Nella zona di Napoli, quelli che si informano solo dalla tv, che non leggono un giornale, che non hanno mai visto un libro sono schierati con b senza riserve.
Ma non si tratta di esser stupidi o meno. Si tratta di non avere strumenti culturali adeguati per informarsi in un sistema dove l’informazione è ormai controllatissima da Berlusconi.
Qualcuno pensa che se quando B scese in campo si fossero informati gli elettori che questo tizio era indagato come trafficante e riciclatore di denaro, colluso con l mafia nei rapporti della criminalpol, sarebbe stato eletto lo stesso?
Manterrebbe lo stesso consenso se mostrassero come viene disprezzato all’estero?
O se dessero conto che con B le tasse non diminuiscono, mentre aumenta l’evasione dei ricchi a danno del ceto medio?
E se si da un ‘occhiata ai rappresentanti della destra non sono espressione di un popolo rozzo e incolto.
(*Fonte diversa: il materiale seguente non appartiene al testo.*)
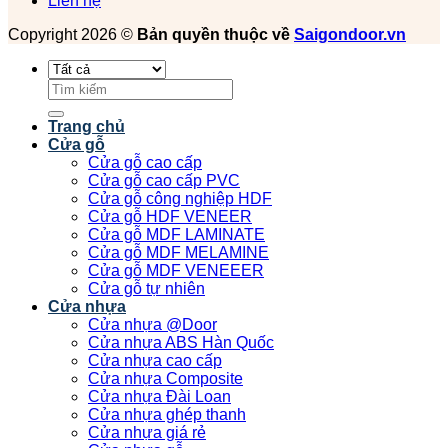
Liên hệ
Copyright 2026 ©
Bản quyền thuộc về
Saigondoor.vn
Tìm
kiếm:
Trang chủ
Cửa gỗ
Cửa gỗ cao cấp
Cửa gỗ cao cấp PVC
Cửa gỗ công nghiệp HDF
Cửa gỗ HDF VENEER
Cửa gỗ MDF LAMINATE
Cửa gỗ MDF MELAMINE
Cửa gỗ MDF VENEEER
Cửa gỗ tự nhiên
Cửa nhựa
Cửa nhựa @Door
Cửa nhựa ABS Hàn Quốc
Cửa nhựa cao cấp
Cửa nhựa Composite
Cửa nhựa Đài Loan
Cửa nhựa ghép thanh
Cửa nhựa giá rẻ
Penso a calderoli, gasparri, maroni, borghezio, storace, santanchè, gelmini..gente che al più poteva fare un lavoro di terz’ordine oggi è classe dirigente. Ed uno che ha un po’ di cultura, un minomo di senso logico non riuscirebbe mai a votare per gente cosi..a meno che non lo faccia in malafede che è l’altra fetta del pianeta dell’elettorato berlusconiano.
Rispondi | Quota
14 maggio 2009
@ Alex >>
Alex ripeto anche a te per l’ennesima volta: la tesi di questo post non è i buoni votano a sinistra, i cattivi a destra, gli intelligenti a sinistra, gli idioti a destra.
Rileggiti bene il post.
Nel post c’è scritto che è statisticamente e storicamente provato e documentato che la parte più arretratata (culturalmente, ovviamente) del paese vota per Belrusconi. Questi sono i fatti. Dopodichè li incrocio con i dati della nazione Italia, osservo e pongo delle riflessioni personali.
Però la cosa che mi preme che tu capisca è che questo post non vuole far passare il messaggio: io sono io e tu non sei un cazzo. Questa vuole essere semplicemente una indagine sociologica sull’elettorato italiano (senza la pretesa di essere esaustiva, ovviamente).
Quello che dico più precisamente è che Berlusconi, attraverso la sua sbalorditiva potenza di fuoco mediatica e propagandistica, fa breccia più facilmente nelle persone più “ignoranti”, termine che io ho specificato usare nel senso di “persone con le difese culturali più basse”.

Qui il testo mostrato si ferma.